Institute of Medical Biometry and Informatics (IMBI), University of Heidelberg, Heidelberg, Germany.
Department of Neuroradiology, University Medical Center, Medical Faculty Mannheim of Heidelberg University, Mannheim, Germany.
Nat Protoc. 2020 Feb;15(2):479-512. doi: 10.1038/s41596-019-0251-6. Epub 2020 Jan 13.

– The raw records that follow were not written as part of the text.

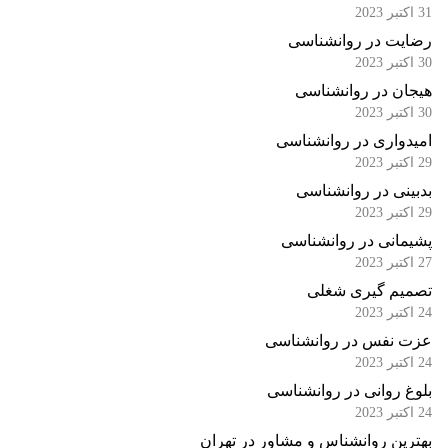
31 اکتبر 2023
رضایت در روانشناسی
30 اکتبر 2023
هیجان در روانشناسی
30 اکتبر 2023
امیدواری در روانشناسی
29 اکتبر 2023
بدبینی در روانشناسی
29 اکتبر 2023
پشیمانی در روانشناسی
27 اکتبر 2023
تصمیم گیری شغلی
24 اکتبر 2023
عزت نفس در روانشناسی
24 اکتبر 2023
بلوغ روانی در روانشناسی
24 اکتبر 2023
بهترین روانشناس و مشاور در تهران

DNA methylation data-based precision cancer diagnostics is emerging as the state of the art for molecular tumor classification. Standards for choosing statistical methods with regard to well-calibrated probability estimates for these typically highly multiclass classification tasks are still lacking. To support this choice, we evaluated well-established machine learning (ML) classifiers including random forests (RFs), elastic net (ELNET), support vector machines (SVMs) and boosted trees in combination with post-processing algorithms and developed ML workflows that allow for unbiased class probability (CP) estimation. Calibrators included ridge-penalized multinomial logistic regression (MR) and Platt scaling by fitting logistic regression (LR) and Firth's penalized LR. We compared these workflows on a recently published brain tumor 450k DNA methylation cohort of 2,801 samples with 91 diagnostic categories using a 5 × 5-fold nested cross-validation scheme and demonstrated their generalizability on external data from The Cancer Genome Atlas. ELNET was the top stand-alone classifier with the best calibration profiles. The best overall two-stage workflow was MR-calibrated SVM with linear kernels closely followed by ridge-calibrated tuned RF. For calibration, MR was the most effective regardless of the primary classifier. The protocols developed as a result of these comparisons provide valuable guidance on choosing ML workflows and their tuning to generate well-calibrated CP estimates for precision diagnostics using DNA methylation data. Computation times vary depending on the ML algorithm from <15 min to 5 d using multi-core desktop PCs. Detailed scripts in the open-source R language are freely available on GitHub, targeting users with intermediate experience in bioinformatics and statistics and using R with Bioconductor extensions.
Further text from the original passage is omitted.